Thread: how expensive are memory, L1, L2 accesses?

  1. #1
    Registered User
    Join Date
    Dec 2006
    Location
    Canada
    Posts
    3,229

    how expensive are memory, L1, L2 accesses?

    Hi,
    I was wondering, how expensive (CPU cycles) are memory, L2 cache, L1 cache accesses on a modern x86 computer? I cannot seem to find an answer by googling. I am asking this because in some programs written by others, I am seeing something like:
    Code:
    Uint64 Bits[64];
    for (unsigned int i = 0; i != 64; ++i) {
    	Bits[i] = 1LL << i;
    }
    and later on, the programmer uses:
    Code:
    Bits[bitnumber];
    rather than
    Code:
    1LL << bitnumber;
    Is this done purely for readability? Because I would assume that the memory load operation takes more cycles than the bitwise shift, since, if I remembered right, bitwise shifts are done in 1 cycle?

    Thank you very much

  2. #2
    Kernel hacker
    Join Date
    Jul 2007
    Location
    Farncombe, Surrey, England
    Posts
    15,677
    L1 cache hits are "free" - they can be resolved without delay to the calculation.

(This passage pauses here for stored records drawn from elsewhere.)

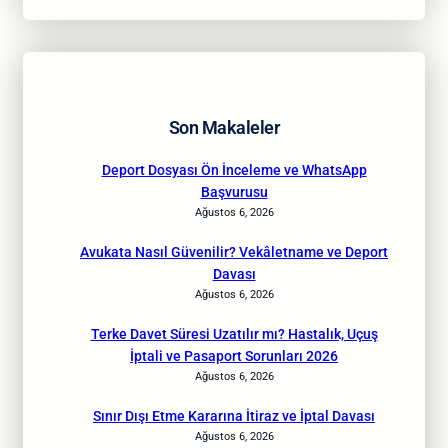
Son Makaleler
Deport Dosyası Ön İnceleme ve WhatsApp
Başvurusu
Ağustos 6, 2026
Avukata Nasıl Güvenilir? Vekâletname ve Deport
Davası
Ağustos 6, 2026
Terke Davet Süresi Uzatılır mı? Hastalık, Uçuş
İptali ve Pasaport Sorunları 2026
Ağustos 6, 2026
Sınır Dışı Etme Kararına İtiraz ve İptal Davası
Ağustos 6, 2026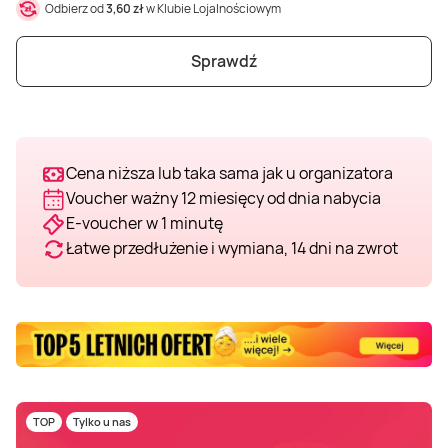
Odbierz od
3,60 zł
w Klubie Lojalnościowym
Sprawdź
Cena niższa lub taka sama jak u organizatora
Voucher ważny 12 miesięcy od dnia nabycia
E-voucher w 1 minutę
Łatwe przedłużenie i wymiana, 14 dni na zwrot
TOP
Tylko u nas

    L2 cache hits take about 10-15 cycles, give or take a bit depending on the processor architecture.

    Miss in both L1 and L2 means a memory read, which is on average 40+ nanoseconds, which translates to about 80+ cycles at 2GHz.

    On a 64-bit machine, a 64-bit shift can be done in one cycle with a constant shift count, but on a 32-bit machine it's a SHLD operation, so it would take about 4 cycles. A non-constant (register) shift count takes 4 cycles (6 cycles for a SHLD). [Constant: 1LL << 16, non-constant 1LL << n].

    It's probably not a lot in it either way, but I suspect on older architectures, the memory array [which fits in ANY cache of a modern processor] is most likely faster than the shift variety.

    --
    Mats

  3. #3
    and the hat of int overfl Salem's Avatar
    Join Date
    Aug 2001
    Location
    The edge of the known universe
    Posts
    39,660
    It seems to me like one of those random "improvements" for some architecture long ago (say 8 or 16 bit machines) when memory always ran at the same speed as the processor, and processors could only rotate 1 bit per tick.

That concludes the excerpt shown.